_AIM OF THE EXERCISE_
Below is a listing with pictures in it. Copy it exactly without them.

_LISTED RECORDS_
========================================================================

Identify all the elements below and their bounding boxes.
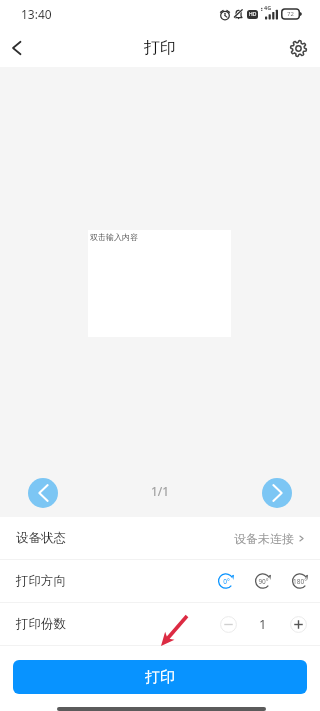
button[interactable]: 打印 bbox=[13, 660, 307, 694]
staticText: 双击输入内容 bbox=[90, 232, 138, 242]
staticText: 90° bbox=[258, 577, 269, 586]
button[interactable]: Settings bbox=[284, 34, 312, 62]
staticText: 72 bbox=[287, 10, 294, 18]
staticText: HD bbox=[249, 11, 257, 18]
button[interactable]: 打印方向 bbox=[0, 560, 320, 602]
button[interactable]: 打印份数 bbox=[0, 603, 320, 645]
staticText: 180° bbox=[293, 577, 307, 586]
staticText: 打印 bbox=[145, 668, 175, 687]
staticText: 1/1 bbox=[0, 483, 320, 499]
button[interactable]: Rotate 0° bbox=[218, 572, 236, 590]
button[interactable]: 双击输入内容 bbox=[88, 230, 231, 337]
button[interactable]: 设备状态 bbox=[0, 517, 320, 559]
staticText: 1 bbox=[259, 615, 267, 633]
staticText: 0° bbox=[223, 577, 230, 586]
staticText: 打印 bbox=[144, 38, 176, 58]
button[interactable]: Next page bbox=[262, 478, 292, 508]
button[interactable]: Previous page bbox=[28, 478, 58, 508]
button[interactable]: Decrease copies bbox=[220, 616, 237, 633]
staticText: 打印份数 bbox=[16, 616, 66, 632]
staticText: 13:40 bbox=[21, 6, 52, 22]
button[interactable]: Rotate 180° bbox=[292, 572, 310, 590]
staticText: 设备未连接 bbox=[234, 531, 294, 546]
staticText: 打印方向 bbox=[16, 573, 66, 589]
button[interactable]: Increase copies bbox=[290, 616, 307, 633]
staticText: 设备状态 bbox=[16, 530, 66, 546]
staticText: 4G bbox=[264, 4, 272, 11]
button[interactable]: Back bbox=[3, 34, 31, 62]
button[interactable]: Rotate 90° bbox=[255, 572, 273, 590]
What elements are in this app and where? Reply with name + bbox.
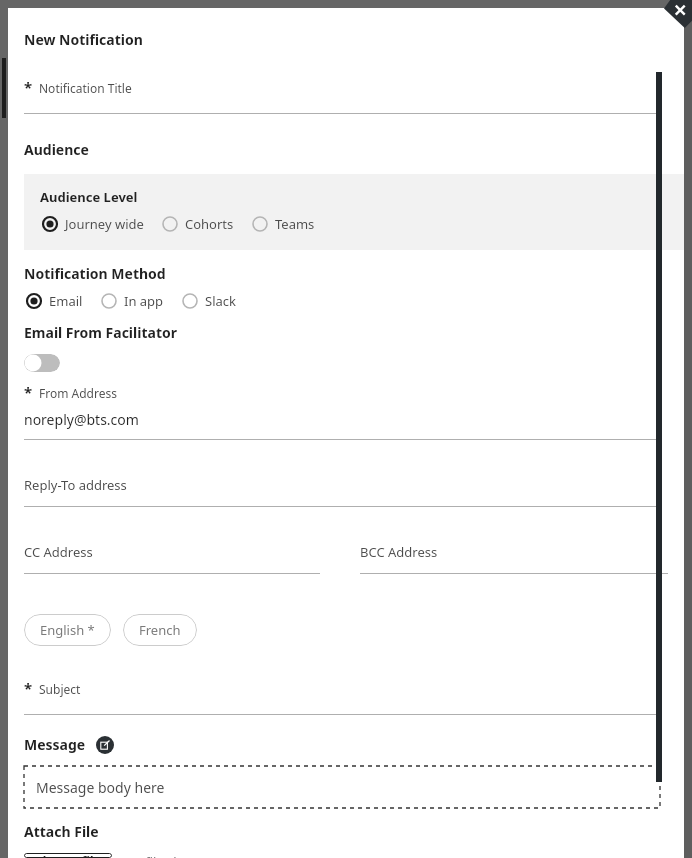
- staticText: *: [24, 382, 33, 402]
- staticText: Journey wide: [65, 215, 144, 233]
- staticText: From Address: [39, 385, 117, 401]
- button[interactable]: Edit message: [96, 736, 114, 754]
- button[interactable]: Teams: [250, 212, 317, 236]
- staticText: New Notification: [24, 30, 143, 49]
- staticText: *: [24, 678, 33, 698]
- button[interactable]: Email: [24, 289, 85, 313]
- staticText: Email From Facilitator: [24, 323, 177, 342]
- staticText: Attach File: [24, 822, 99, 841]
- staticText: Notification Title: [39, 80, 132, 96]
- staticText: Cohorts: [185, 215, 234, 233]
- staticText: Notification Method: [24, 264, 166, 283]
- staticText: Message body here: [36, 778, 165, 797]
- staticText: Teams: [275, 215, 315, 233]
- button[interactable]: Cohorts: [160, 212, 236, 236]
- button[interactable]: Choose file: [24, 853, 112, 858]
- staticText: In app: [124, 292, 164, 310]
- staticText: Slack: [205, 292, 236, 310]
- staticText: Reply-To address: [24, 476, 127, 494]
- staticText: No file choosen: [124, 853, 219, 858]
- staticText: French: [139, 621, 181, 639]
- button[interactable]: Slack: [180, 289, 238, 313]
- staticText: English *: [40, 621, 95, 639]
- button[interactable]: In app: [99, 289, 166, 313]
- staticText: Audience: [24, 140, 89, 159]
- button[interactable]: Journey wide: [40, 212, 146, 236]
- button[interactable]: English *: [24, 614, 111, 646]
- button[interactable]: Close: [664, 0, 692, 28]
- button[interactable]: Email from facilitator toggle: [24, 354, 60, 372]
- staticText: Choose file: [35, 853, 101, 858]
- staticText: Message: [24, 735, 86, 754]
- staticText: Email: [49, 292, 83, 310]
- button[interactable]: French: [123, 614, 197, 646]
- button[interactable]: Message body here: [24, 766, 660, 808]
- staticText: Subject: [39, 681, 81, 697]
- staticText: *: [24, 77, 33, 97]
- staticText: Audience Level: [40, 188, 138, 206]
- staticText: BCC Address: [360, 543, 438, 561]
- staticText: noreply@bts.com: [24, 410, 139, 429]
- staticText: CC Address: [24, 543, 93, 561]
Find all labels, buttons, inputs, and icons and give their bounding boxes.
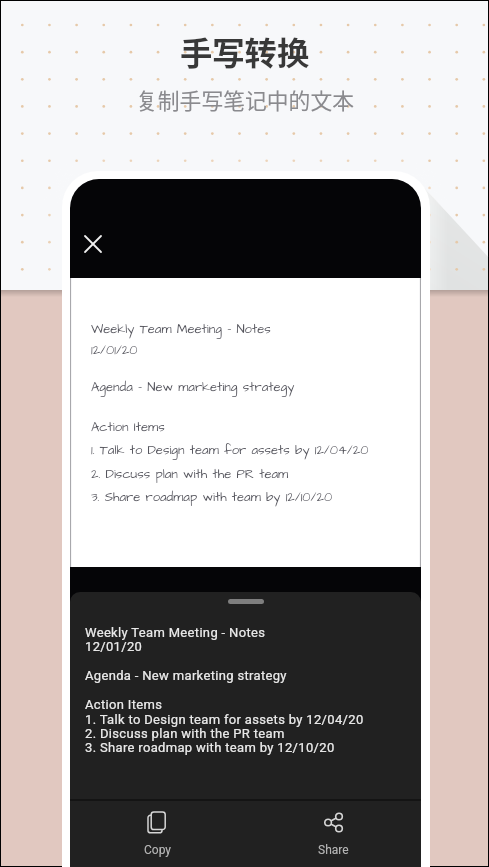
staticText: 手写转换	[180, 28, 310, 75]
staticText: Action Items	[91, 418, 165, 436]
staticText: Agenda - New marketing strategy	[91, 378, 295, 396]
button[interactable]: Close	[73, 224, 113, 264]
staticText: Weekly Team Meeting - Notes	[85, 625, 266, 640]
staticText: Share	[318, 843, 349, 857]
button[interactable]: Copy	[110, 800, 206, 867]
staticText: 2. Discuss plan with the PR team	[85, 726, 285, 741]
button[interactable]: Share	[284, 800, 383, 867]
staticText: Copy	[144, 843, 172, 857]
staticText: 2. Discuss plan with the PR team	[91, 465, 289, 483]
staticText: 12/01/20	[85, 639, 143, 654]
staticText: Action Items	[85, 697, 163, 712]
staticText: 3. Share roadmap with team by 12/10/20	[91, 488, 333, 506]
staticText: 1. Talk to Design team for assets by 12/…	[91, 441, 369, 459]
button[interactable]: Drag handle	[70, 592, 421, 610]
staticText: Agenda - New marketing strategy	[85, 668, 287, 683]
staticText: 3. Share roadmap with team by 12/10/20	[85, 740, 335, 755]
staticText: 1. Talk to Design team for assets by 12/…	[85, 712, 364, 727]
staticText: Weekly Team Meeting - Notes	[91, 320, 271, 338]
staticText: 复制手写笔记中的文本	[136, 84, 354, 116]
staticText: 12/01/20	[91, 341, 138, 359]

========================================================================

_TASK RESULT_
Identify all the elements below and their bounding boxes.
button[interactable]: 打印 bbox=[13, 660, 307, 694]
staticText: 双击输入内容 bbox=[90, 232, 138, 242]
staticText: 90° bbox=[258, 577, 269, 586]
button[interactable]: Settings bbox=[284, 34, 312, 62]
staticText: 72 bbox=[287, 10, 294, 18]
staticText: HD bbox=[249, 11, 257, 18]
button[interactable]: 打印方向 bbox=[0, 560, 320, 602]
button[interactable]: 打印份数 bbox=[0, 603, 320, 645]
staticText: 180° bbox=[293, 577, 307, 586]
staticText: 打印 bbox=[145, 668, 175, 687]
staticText: 1/1 bbox=[0, 483, 320, 499]
button[interactable]: Rotate 0° bbox=[218, 572, 236, 590]
button[interactable]: 双击输入内容 bbox=[88, 230, 231, 337]
button[interactable]: 设备状态 bbox=[0, 517, 320, 559]
staticText: 1 bbox=[259, 615, 267, 633]
staticText: 0° bbox=[223, 577, 230, 586]
staticText: 打印 bbox=[144, 38, 176, 58]
button[interactable]: Next page bbox=[262, 478, 292, 508]
button[interactable]: Previous page bbox=[28, 478, 58, 508]
button[interactable]: Decrease copies bbox=[220, 616, 237, 633]
staticText: 打印份数 bbox=[16, 616, 66, 632]
staticText: 13:40 bbox=[21, 6, 52, 22]
button[interactable]: Rotate 180° bbox=[292, 572, 310, 590]
staticText: 设备未连接 bbox=[234, 531, 294, 546]
staticText: 打印方向 bbox=[16, 573, 66, 589]
button[interactable]: Increase copies bbox=[290, 616, 307, 633]
staticText: 设备状态 bbox=[16, 530, 66, 546]
staticText: 4G bbox=[264, 4, 272, 11]
button[interactable]: Back bbox=[3, 34, 31, 62]
button[interactable]: Rotate 90° bbox=[255, 572, 273, 590]
What elements are in this app and where? Reply with name + bbox.
- staticText: *: [24, 382, 33, 402]
- staticText: Journey wide: [65, 215, 144, 233]
- staticText: From Address: [39, 385, 117, 401]
- button[interactable]: Edit message: [96, 736, 114, 754]
- button[interactable]: Teams: [250, 212, 317, 236]
- staticText: New Notification: [24, 30, 143, 49]
- staticText: *: [24, 678, 33, 698]
- button[interactable]: Email: [24, 289, 85, 313]
- staticText: Email From Facilitator: [24, 323, 177, 342]
- staticText: Attach File: [24, 822, 99, 841]
- staticText: Notification Title: [39, 80, 132, 96]
- staticText: Cohorts: [185, 215, 234, 233]
- staticText: Notification Method: [24, 264, 166, 283]
- staticText: Message body here: [36, 778, 165, 797]
- staticText: Teams: [275, 215, 315, 233]
- button[interactable]: Cohorts: [160, 212, 236, 236]
- button[interactable]: Choose file: [24, 853, 112, 858]
- staticText: In app: [124, 292, 164, 310]
- staticText: Slack: [205, 292, 236, 310]
- staticText: Reply-To address: [24, 476, 127, 494]
- staticText: No file choosen: [124, 853, 219, 858]
- staticText: French: [139, 621, 181, 639]
- button[interactable]: Slack: [180, 289, 238, 313]
- staticText: English *: [40, 621, 95, 639]
- button[interactable]: In app: [99, 289, 166, 313]
- staticText: Audience: [24, 140, 89, 159]
- button[interactable]: Journey wide: [40, 212, 146, 236]
- button[interactable]: English *: [24, 614, 111, 646]
- button[interactable]: Close: [664, 0, 692, 28]
- button[interactable]: Email from facilitator toggle: [24, 354, 60, 372]
- staticText: Choose file: [35, 853, 101, 858]
- staticText: Message: [24, 735, 86, 754]
- staticText: Email: [49, 292, 83, 310]
- button[interactable]: French: [123, 614, 197, 646]
- button[interactable]: Message body here: [24, 766, 660, 808]
- staticText: Subject: [39, 681, 81, 697]
- staticText: *: [24, 77, 33, 97]
- staticText: Audience Level: [40, 188, 138, 206]
- staticText: BCC Address: [360, 543, 438, 561]
- staticText: noreply@bts.com: [24, 410, 139, 429]
- staticText: CC Address: [24, 543, 93, 561]
Find all labels, buttons, inputs, and icons and give their bounding boxes.
staticText: 手写转换	[180, 28, 310, 75]
staticText: Action Items	[91, 418, 165, 436]
staticText: Agenda - New marketing strategy	[91, 378, 295, 396]
button[interactable]: Close	[73, 224, 113, 264]
staticText: Weekly Team Meeting - Notes	[85, 625, 266, 640]
staticText: Share	[318, 843, 349, 857]
button[interactable]: Copy	[110, 800, 206, 867]
staticText: 2. Discuss plan with the PR team	[85, 726, 285, 741]
button[interactable]: Share	[284, 800, 383, 867]
staticText: Copy	[144, 843, 172, 857]
staticText: 2. Discuss plan with the PR team	[91, 465, 289, 483]
staticText: 12/01/20	[85, 639, 143, 654]
staticText: Action Items	[85, 697, 163, 712]
staticText: 3. Share roadmap with team by 12/10/20	[91, 488, 333, 506]
staticText: 1. Talk to Design team for assets by 12/…	[91, 441, 369, 459]
button[interactable]: Drag handle	[70, 592, 421, 610]
staticText: Agenda - New marketing strategy	[85, 668, 287, 683]
staticText: 3. Share roadmap with team by 12/10/20	[85, 740, 335, 755]
staticText: 1. Talk to Design team for assets by 12/…	[85, 712, 364, 727]
staticText: Weekly Team Meeting - Notes	[91, 320, 271, 338]
staticText: 复制手写笔记中的文本	[136, 84, 354, 116]
staticText: 12/01/20	[91, 341, 138, 359]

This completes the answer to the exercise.